L'histoire commence par un coup de sang, un brelan de folie : celui d'un baron sicilien, grand propriétaire terrien qui, à bout portant, abat un ado venu lui voler quelques amandes… DANS SA PROPRIÉTÉ ! Sauf que l'ado n'était pas un vagabond. Il s'appelait Louis, il avait quinze ans, et c'était le neveu d'un parrain de la mafia. La pègre est torturée : le parrain veut venger son neveu, quoi de plus normal, mais d'un autre côté, le baron est un homme droit et important qui fait vivre la région. le faire disparaître ne serait pas bon pour les affaires. Un entre-deux est finalement trouvé : le baron sera exilé dans un hôtel de Palerme où il sera surveillé jour et nuit depuis l'immeuble d'en face.

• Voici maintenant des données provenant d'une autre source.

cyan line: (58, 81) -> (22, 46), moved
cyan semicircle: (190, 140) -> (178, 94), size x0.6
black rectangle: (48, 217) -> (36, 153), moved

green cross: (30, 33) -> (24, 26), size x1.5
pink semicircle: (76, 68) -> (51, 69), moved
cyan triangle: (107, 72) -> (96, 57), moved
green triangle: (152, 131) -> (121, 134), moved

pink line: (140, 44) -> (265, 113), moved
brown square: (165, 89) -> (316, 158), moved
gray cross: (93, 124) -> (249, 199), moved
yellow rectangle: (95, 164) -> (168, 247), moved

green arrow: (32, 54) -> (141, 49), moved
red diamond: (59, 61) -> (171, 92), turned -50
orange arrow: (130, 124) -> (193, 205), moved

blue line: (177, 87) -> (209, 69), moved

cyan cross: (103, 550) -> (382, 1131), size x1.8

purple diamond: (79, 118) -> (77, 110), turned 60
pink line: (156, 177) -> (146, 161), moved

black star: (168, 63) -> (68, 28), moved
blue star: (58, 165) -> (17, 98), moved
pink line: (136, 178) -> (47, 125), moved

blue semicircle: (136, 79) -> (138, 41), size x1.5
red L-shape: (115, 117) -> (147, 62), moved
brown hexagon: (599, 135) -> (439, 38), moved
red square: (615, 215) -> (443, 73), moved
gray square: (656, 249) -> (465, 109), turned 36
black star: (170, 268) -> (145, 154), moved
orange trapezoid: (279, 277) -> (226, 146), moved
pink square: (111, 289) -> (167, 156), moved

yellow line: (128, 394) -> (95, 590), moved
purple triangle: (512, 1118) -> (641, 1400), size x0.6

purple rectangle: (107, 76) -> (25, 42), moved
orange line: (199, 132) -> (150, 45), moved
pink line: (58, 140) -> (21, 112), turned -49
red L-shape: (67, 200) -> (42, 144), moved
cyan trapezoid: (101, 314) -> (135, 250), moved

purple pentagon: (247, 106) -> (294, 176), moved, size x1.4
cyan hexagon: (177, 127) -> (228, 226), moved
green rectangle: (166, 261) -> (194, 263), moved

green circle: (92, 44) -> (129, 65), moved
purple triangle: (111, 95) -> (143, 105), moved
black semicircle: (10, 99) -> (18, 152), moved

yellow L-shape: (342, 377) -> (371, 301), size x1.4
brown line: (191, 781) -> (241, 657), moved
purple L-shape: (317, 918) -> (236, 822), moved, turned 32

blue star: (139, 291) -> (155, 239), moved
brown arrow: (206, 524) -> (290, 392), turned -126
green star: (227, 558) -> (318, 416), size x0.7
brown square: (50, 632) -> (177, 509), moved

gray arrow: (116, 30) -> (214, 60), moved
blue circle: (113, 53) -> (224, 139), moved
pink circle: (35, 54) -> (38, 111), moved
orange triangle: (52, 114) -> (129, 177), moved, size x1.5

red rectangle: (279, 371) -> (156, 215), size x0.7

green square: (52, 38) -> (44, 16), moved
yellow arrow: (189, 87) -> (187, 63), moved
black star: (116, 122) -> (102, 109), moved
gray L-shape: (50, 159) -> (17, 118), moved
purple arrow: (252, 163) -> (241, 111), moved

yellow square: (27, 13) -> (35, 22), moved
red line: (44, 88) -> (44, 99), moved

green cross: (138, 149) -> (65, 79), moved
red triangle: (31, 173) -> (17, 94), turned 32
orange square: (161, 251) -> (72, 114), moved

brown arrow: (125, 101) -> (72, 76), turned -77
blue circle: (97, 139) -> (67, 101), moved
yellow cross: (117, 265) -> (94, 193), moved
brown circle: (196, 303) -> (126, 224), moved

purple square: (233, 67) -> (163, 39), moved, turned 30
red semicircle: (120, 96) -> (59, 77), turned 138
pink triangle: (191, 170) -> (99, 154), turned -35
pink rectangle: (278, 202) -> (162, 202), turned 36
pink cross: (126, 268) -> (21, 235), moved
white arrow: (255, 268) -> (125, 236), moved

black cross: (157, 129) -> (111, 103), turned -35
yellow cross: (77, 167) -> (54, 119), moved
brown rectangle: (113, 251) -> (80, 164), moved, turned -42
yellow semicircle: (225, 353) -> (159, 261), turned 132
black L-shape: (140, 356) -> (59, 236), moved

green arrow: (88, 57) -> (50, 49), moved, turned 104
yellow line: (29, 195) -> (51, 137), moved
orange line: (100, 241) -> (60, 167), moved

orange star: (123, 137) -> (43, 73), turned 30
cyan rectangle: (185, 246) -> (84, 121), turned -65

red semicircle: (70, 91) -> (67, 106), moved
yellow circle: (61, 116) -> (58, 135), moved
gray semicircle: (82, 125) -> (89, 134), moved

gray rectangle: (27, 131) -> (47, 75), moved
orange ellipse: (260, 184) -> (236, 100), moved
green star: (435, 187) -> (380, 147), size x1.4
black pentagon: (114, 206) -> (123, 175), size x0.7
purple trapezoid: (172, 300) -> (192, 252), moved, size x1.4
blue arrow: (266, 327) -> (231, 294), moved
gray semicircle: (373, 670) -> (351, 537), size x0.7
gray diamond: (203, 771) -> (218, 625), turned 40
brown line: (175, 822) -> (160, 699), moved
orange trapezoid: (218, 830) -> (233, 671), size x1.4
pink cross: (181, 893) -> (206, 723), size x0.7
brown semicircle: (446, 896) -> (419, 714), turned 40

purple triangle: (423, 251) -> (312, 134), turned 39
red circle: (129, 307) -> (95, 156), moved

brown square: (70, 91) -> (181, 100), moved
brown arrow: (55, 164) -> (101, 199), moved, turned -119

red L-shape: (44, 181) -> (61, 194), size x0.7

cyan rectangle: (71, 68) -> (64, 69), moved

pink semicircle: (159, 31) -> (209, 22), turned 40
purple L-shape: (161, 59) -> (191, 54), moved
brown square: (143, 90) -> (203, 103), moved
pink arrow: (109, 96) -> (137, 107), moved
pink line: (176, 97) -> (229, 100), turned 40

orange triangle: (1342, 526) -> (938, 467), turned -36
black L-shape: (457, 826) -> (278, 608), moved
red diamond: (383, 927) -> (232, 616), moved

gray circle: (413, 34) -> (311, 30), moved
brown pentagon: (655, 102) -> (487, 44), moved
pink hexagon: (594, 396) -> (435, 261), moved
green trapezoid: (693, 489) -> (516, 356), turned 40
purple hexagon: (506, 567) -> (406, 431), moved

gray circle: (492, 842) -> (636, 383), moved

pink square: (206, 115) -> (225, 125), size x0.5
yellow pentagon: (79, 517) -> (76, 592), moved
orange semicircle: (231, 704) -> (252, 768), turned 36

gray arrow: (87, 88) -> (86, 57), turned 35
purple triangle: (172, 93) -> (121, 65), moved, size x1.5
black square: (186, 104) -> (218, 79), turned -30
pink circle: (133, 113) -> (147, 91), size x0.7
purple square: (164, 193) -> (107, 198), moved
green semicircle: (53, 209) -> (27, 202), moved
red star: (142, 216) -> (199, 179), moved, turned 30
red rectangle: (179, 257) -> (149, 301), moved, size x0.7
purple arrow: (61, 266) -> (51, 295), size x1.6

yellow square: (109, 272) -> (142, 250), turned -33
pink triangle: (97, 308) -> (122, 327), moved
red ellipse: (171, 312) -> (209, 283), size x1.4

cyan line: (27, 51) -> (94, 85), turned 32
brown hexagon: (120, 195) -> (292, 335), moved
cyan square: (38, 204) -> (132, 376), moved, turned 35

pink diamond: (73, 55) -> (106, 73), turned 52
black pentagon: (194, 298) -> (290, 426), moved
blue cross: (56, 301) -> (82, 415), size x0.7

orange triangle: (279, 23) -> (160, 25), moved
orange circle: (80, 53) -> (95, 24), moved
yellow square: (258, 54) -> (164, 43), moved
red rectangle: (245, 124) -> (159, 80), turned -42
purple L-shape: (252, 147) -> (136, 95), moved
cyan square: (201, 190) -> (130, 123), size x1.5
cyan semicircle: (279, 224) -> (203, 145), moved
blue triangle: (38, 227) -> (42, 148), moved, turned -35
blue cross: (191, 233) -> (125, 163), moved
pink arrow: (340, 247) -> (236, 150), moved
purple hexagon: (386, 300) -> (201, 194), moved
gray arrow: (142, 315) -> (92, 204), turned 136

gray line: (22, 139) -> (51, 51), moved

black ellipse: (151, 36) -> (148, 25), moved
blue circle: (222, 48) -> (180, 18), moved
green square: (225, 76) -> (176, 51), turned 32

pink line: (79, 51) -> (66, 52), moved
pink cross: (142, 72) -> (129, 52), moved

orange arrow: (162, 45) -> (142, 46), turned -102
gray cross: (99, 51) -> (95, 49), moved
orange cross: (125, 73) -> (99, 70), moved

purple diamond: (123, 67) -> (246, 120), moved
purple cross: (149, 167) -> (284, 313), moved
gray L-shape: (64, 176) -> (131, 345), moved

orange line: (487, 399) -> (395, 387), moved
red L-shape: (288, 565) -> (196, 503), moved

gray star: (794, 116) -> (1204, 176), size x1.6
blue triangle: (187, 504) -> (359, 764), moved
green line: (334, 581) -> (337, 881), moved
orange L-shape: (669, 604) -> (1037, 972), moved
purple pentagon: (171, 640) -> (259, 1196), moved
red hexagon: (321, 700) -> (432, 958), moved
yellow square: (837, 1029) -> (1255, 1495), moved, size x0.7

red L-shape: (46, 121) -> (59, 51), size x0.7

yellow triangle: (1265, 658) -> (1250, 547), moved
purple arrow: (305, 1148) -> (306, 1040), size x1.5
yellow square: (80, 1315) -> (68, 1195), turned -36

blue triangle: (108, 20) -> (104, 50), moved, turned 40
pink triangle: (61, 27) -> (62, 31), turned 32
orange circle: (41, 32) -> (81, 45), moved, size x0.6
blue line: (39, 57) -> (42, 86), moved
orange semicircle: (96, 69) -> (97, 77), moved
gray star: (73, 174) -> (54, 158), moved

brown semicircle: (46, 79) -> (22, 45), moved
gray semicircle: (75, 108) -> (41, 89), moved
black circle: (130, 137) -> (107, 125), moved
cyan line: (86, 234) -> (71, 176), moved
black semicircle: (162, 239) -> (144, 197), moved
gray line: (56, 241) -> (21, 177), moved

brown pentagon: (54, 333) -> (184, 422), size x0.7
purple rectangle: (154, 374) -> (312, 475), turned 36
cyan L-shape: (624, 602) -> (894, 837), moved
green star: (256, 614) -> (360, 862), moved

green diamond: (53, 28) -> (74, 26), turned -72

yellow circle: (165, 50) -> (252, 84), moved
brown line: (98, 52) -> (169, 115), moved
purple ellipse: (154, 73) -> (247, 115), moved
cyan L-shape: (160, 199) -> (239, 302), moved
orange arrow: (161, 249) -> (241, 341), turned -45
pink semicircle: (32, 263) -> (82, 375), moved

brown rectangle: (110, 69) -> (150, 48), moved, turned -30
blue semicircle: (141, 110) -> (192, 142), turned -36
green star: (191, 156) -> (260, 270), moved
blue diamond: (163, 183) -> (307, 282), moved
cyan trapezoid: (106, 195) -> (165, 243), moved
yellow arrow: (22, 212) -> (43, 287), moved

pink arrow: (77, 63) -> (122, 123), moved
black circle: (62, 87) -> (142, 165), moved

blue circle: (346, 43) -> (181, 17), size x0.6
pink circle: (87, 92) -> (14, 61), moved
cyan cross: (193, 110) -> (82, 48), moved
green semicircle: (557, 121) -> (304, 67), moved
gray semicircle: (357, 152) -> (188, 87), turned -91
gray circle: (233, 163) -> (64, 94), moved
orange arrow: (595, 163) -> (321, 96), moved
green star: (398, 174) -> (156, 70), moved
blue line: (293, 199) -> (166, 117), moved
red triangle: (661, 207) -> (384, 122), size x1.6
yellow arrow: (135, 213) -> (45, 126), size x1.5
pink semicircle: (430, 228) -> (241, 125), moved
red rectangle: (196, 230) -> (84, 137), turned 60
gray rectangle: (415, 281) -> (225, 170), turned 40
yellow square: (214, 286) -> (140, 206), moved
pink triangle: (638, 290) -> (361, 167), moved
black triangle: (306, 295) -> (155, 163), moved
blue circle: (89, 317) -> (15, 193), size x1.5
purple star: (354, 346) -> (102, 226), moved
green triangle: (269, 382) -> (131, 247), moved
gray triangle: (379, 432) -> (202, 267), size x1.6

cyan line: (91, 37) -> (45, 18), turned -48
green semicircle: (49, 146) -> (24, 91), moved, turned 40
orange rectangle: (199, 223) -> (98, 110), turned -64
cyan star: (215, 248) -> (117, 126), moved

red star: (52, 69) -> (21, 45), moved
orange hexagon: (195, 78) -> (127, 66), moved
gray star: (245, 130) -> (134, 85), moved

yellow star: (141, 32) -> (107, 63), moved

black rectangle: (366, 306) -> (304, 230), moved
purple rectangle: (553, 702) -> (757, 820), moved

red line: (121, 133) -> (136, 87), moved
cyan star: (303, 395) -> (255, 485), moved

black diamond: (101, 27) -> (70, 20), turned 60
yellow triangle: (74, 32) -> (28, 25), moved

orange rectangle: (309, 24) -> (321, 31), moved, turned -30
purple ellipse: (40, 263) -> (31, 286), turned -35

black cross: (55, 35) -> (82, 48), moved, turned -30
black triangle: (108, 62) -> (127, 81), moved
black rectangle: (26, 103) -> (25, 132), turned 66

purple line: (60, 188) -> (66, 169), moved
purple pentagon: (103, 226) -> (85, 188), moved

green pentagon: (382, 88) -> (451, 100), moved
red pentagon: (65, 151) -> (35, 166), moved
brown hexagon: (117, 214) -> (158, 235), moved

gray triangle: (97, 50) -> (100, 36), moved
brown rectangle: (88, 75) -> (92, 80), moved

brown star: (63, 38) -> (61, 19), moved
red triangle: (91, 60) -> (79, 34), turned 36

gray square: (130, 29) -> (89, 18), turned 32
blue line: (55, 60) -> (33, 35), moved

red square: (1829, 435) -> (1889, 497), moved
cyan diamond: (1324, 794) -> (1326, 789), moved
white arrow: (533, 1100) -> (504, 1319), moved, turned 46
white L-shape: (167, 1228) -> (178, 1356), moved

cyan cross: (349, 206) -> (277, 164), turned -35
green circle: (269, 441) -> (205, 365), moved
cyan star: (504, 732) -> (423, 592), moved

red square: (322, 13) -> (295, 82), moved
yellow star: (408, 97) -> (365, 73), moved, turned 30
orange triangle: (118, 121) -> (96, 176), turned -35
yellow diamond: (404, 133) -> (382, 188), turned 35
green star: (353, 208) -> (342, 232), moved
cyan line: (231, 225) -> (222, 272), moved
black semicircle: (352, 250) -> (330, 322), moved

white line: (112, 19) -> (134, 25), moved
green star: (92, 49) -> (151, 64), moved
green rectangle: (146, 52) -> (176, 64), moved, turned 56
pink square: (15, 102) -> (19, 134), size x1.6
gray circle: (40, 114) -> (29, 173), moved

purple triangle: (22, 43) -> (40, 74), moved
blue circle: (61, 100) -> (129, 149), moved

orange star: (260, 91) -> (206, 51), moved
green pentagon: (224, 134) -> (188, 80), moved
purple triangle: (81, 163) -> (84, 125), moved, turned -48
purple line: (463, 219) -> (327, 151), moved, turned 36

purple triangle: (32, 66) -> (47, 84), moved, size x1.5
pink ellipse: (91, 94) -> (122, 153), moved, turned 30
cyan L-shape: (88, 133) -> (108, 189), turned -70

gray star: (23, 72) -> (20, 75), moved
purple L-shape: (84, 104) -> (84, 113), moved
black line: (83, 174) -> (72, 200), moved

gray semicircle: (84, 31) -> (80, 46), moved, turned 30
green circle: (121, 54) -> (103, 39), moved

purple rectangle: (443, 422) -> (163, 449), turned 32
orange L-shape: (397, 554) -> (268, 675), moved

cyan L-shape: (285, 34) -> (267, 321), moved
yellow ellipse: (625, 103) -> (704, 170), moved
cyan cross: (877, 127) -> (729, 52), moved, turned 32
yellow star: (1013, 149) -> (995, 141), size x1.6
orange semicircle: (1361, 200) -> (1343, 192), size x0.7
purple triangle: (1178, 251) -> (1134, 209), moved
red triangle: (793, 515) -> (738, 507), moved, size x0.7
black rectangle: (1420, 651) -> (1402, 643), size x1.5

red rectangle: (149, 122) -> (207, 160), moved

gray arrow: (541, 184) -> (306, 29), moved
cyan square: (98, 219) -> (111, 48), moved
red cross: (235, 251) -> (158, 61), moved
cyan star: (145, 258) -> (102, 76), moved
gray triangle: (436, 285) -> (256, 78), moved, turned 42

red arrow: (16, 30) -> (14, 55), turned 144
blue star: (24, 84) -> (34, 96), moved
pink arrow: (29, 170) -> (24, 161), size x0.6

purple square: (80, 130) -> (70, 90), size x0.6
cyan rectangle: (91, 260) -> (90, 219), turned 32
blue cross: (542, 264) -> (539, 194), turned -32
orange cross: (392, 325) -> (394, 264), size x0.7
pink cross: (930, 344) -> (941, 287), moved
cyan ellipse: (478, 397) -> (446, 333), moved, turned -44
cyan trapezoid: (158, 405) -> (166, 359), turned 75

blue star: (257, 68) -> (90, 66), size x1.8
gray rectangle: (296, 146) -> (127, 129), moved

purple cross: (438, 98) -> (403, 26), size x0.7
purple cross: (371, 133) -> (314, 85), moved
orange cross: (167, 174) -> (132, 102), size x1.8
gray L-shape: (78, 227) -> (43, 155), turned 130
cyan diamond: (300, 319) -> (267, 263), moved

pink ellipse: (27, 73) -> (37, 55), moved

On pourrait croire à un jugement de complaisance à la portée éphémère. L'enfermement durera cinquante ans !

Pour son quatrième roman, Oscar Coop-Phane s'empare de ce huis clos à peine croyable pour en tisser les heures à coup de petits chapitres qui vont s'intéresser, par touches au prisonnier, bien sûr, mais aussi à la galerie de personnages qui vont graviter autour de lui : Camille, la belle Isabelle, le barman toxico, le réceptionniste aigri et calculateur, la femme de chambre, les putes et les fêtards, l'écrivain au bord du suicide…
Dans les lustres passéistes d'un hôtel classieux, mais un peu décrépi, une vie va s'écouler comme en dehors du temps, en dehors de toute réalité, dans un monde rétréci qui s'arrête aux portes de l'hôtel. Une vie en pointillé qui nous émeut et nous fait aimer ce baron meurtrier, un peu salaud aussi, qui accepte son sort avec la droiture et l'humilité d'une époque révolue. L'atmosphère, le décor, les couleurs ajoutent au côté quelque peu suranné du personnage. En quête d'une raison de vivre, de petits bonheurs qui sans cesse se déroberont, le baron va perdre de sa superbe jusqu'à avoir peur de la vie ordinaire, celle qui se déroule dehors, de l'autre côté de sa fenêtre.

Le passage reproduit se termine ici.